De l’autre, ceux pour qui la lutte de classe s’achève non dans la victoire du prolétariat, mais dans l’abolition de toutes les classes y compris le prolétariat. Il ne s’agit pas d’un suicide social, mais de l’abolition du capital, de la valeur, de l’échange, de la division du travail, de toute forme de propriété, de l’Etat (ce que l’on peut également formuler comme abolition du travail et de l’économie – si l’on a établi toutes les médiations théoriques produisant ces formulations). Le prolétariat abolit tout ce qu’il est, toutes ses conditions d’existence. Cela, immédiatement, dans le processus révolutionnaire à venir, comme condition expresse de sa victoire.
Cette opposition est le contenu et l’enjeu actuel de la lutte de classe. Si agir en tant que classe est devenu la limite même de la lute de classe, cela est un processus éminemment conflictuel.
Les émeutes.
Leur contenu fut l’attaque ici et maintenant de tout ce qui définissait, signifiait, produisait les émeutiers dans leur situation : un crime vis-à-vis de la classe ouvrière appelée à un « avenir radieux ». Il ne s’agit même plus, pour les émeutiers d’être des prolétaires ordinaires. Etre un travailleur n’exprime plus rien au-delà du capital, mais seulement la hantise d’être précipité dans le monde des exclus au fur et à mesure que le travail lui-même n’assure plus la frontière entre les deux.
On ne peut plus envisager la lutte de classe comme la classe ouvrière se préservant de la précarité qui la minerait en tant que porteuse du grand programme émancipateur. Il ne peut plus s’agir de préserver ou de revenir à un état antérieur, de faire « reculer le patronat » ou l’Etat. Il s’agit de dépasser la situation présente à partir d’elle-même et non de revenir à une situation antérieure.

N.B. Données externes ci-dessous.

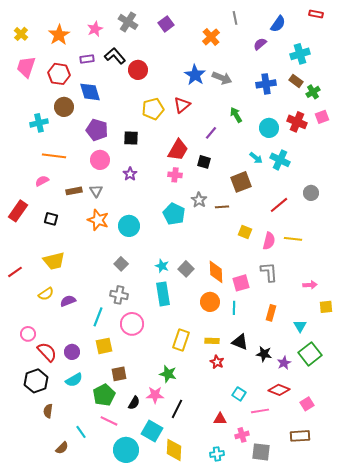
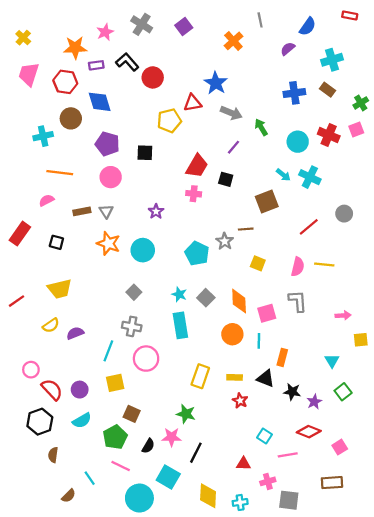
orange star: (59, 35) -> (75, 48), moved, turned 30
gray arrow: (222, 78) -> (231, 113), moved
green cross: (313, 92) -> (361, 103), moved
red triangle: (182, 105) -> (193, 103), moved, turned 30
purple star: (130, 174) -> (156, 211), moved
gray star: (199, 200) -> (225, 241), moved
cyan pentagon: (174, 214) -> (197, 253), moved
yellow square: (245, 232) -> (258, 263), moved
orange rectangle: (271, 313) -> (282, 357), moved
green square: (310, 354) -> (343, 392), size x0.7
brown square: (119, 374) -> (132, 414), turned 35
yellow diamond: (174, 450) -> (208, 496), moved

Le contenu général des émeutes s’oppose à leur forme particulière, une forme sociale définissable dans les catégories de la reproduction et facilement repérable. Il en est résulté ce renversement de point de vue : ce serait dans la particularité qu’existe le contenu général. L’erreur de trouver le général dans chaque particulier réside dans l’oubli que le particulier n’est pas un point de départ, mais est lui-même produit (une particularisation trouvant dans la totalité sa raison d’être)
Lutte anti-CPE
En tant que mouvement revendicatif, le mouvement des étudiants ne peut se comprendre lui-même qu’en devenant le mouvement général des précaires, mais alors : soit, il se saborde lui-même dans sa spécificité ; soit, il ne peut qu’être amené à se heurter plus ou moins violemment à tous ceux qui, dans les émeutes de novembre, ont montré qu’ils refusaient de servir de masse de manœuvre.

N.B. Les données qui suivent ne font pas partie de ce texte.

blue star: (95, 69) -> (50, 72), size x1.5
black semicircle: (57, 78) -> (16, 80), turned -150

Faire aboutir la revendication par son élargissement sabote la revendication. L’élargissement, inscrit dans le code génétique du mouvement, est une contradiction. La généralisation devient conflit et remise en cause de la revendication dans la dynamique même de la revendication.
3) Paysage actuel du « milieu théorique »
Soit, le subjectivisme devenu fou pour lequel chacun se considère, du fait même d’exister comme il existe, de vivre comme il vit, et de penser come il pense, comme la preuve de la révolution communiste toujours là. Puisque j’existe comme je suis, je suis la preuve vivante de la révolution. Zeus rend fou (hybris) ceux qu’il veut perdre.
Soit, l’empirisme le plus plat qui se shoote aux détails de la lutte de classe et aux micro-récits et se refuse à penser la révolution, cet empirisme ne se situe même pas au niveau de l’induction. On ne considère la lutte des classes que comme la simple rencontre d’intérêts opposés et la « radicalité » consiste à refuser les « grands récits ». Cet empirisme répète la mort du programmatisme (comme l’art moderne, disait l’IS, répète sa mort) sans viser son dépassement ou en croyant que répéter la mort des « grands récits », c’est les dépasser. Il suffirait, consciemment ou non, d’en être le négatif.
Il s’agirait de se contenter de décrire les luttes avec force détails et statistiques (surtout tirées de journaux anglo-américain, cela fait partie de la posture de dévoilement du réel) et de les vouloir les plus « radicales » possibles, c’est-à-dire un syndicalisme qui réussirait. Le reste, c’est-à-dire aborder la question de la révolution et du communisme, tombe sous le feu des injonctions empiristes, de l’amalgame de toute déduction à la spéculation. « Des exemples ! des exemples ! », crient-ils en sautant comme des cabris.
Il s’agit d’occulter la question de la nature de la révolution communiste, comme si les porteurs de ce post-modernisme étaient conscients de la rupture entre leur implication syndicaliste radicale (avec de nombreuses références opéraïstes) – dont le plus souvent ils se contentent et dont leur discours « révolutionnaire » n’est que l’accompagnement – et la révolution communiste, c’est-à-dire l’abolition de toutes les classes. En même temps, ils sont prêts à grapiller de façon éclectique, dans les discours passés de la révolution et du communisme pour agrémenter leur position normative vis-à-vis de la lutte de classe dans son actuelle immédiateté qui est leur horizon indépassable. Car, ils sont en fait des empiristes contrariés qui ne peuvent rien dire du réel tel quel sans dire ce qu’ils auraient pu ou du être pour être conforme à lui-même.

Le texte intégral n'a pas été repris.